Work required:
Return only the lines running from the top of the entries to the line with "The height and width of the screenshot is (1918, 1568).", inclusive, exactly as written.

*** Opening of Excerpted data ***

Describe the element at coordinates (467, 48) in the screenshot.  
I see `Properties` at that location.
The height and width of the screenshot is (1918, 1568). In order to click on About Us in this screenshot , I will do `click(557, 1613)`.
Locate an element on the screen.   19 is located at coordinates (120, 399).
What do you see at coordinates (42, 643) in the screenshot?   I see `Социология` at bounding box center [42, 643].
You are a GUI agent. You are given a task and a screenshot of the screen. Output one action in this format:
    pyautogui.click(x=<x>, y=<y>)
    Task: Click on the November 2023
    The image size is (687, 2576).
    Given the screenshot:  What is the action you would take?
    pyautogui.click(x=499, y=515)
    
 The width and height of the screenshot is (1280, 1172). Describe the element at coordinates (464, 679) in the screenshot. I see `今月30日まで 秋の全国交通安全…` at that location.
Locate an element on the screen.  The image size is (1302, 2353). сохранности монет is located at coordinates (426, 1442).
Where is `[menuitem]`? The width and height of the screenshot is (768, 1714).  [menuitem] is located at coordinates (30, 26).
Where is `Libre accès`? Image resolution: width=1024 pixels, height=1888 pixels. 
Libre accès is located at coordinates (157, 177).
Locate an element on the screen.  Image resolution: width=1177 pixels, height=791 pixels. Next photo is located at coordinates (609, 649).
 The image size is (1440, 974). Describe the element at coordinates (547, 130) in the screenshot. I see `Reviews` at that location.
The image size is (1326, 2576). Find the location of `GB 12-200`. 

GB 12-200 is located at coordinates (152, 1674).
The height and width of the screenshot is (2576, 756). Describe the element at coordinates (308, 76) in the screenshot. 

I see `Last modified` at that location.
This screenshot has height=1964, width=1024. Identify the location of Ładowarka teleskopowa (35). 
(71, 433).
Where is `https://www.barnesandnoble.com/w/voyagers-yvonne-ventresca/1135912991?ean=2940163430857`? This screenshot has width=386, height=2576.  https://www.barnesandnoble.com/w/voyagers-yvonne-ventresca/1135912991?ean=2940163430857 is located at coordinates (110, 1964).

*** Close of Excerpted data ***

Solution to this exercise:
Describe the element at coordinates (467, 48) in the screenshot.  
I see `Properties` at that location.
The height and width of the screenshot is (1918, 1568). In order to click on About Us in this screenshot , I will do `click(557, 1613)`.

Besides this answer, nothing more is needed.